The ability to see your phone’s display is a competition between display brightness and reflected ambient light. Relying on extra bright screens to outshine reflected light costs battery life. Another solution is to reduce ambient light by shading your phone, but that’s not ideal either. Convenience, notes research associate Shandon Hart at Corning Inc., is not the only consideration. “When you're in a car and you've got glare coming off your display or your dashboard, that can actually be a safety issue,” he says. Anti-reflective coatings are designed to capture as much ambient light as possible; any light not captured gets reflected back producing a glare. In 2015, DisplayMate Technologies determined the iPad Mini 4 anti-reflection coating was the best on the market, reflecting just 2 percent of ambient light. The moth-eye anti-reflection coating, however, reflects just 0.23 percent of all incoming light. So how did they do it?

Fabrication

A close-up of a moth's eye looks like a dense, meshed screen.
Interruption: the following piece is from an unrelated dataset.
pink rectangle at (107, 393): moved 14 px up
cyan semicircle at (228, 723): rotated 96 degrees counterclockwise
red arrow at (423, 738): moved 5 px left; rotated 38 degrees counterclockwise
They're dark, absorbing as much light as possible to reduce any glimmer that would betray their location to a predator. This is achieved through nanoscopic pockmarks in the surface, which effectively creates a gradient change in index of refraction from air to glass.
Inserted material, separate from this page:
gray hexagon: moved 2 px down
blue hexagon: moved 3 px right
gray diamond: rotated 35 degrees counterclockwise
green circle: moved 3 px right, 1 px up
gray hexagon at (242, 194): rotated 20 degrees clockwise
(Credit: Guanjun Tan) “We first make a template with nanoparticles of silicon dioxide,” says Shintson Wu, professor of optics and photonics, and principal investigator of the study, published Thursday in the journal Optica. “[The nanoparticles'] diameter is about 100 nanometers, and the gap between the particles is about 10 nanometers.” For scale, red blood cells average around 7,500 nanometers in diameter. The sheet of nanoparticles is then pressed on to the screen surface, leaving behind tiny, spherical wells.

Mechanical Properties

The substrate was also designed for flexibility. “The future for displays is flexible displays,” says University of Central Florida professor Lei Zhai. In practice, this comes at a cost to coating hardness. Hart says the demonstrated hardness “would not be sufficient” for pocket devices that are likely to come in contact with metal keys, sand, or other rough materials. Wu says modifications to material concentrations will increase hardness, though at the expense of flexibility. Another bio-inspired feature of Wu's design uses Wilhelm Barthlott's lotus effect. “The lotus leaf has a self-cleaning effect because the surface is hydrophobic. So we do the same,” he says. Maximizing hydrophobicity minimizes dirt’s ability to stick to a surface. Lotus leaves achieve this using a combination of waxy coating and microscopic bumps. The moth-eye nanostructures mimic this effect, and a hydrophobic coating is applied in the fabrication process. Self-cleaning is essential to longevity as it prevents debris from filling the holes responsible for anti-reflection. Scalability In parallel, Wu's group developed a simulation of the optical system. “Doing experiments, sometimes we miss the optimal values,” says Wu, so the model offers “very important physical insight.” Wu thinks the solar cell industry, which has also had success using the moth-eye nanostructure, may be able to use the model to optimize the shape and size of their structures for the wavelengths they're trying to capture. For commercial use, Wu and Hart agree that the result could be applied to something like a TV screen, but more work must be done for touch screens. “This was our first result,” says Wu. “It is important to get the right balance between flexibility and hardness. The moth eye is not flexible. It's curved, but not flexible. That's a nice structure. We are inspired by that.” “The challenges are always in the detail,” says Hart.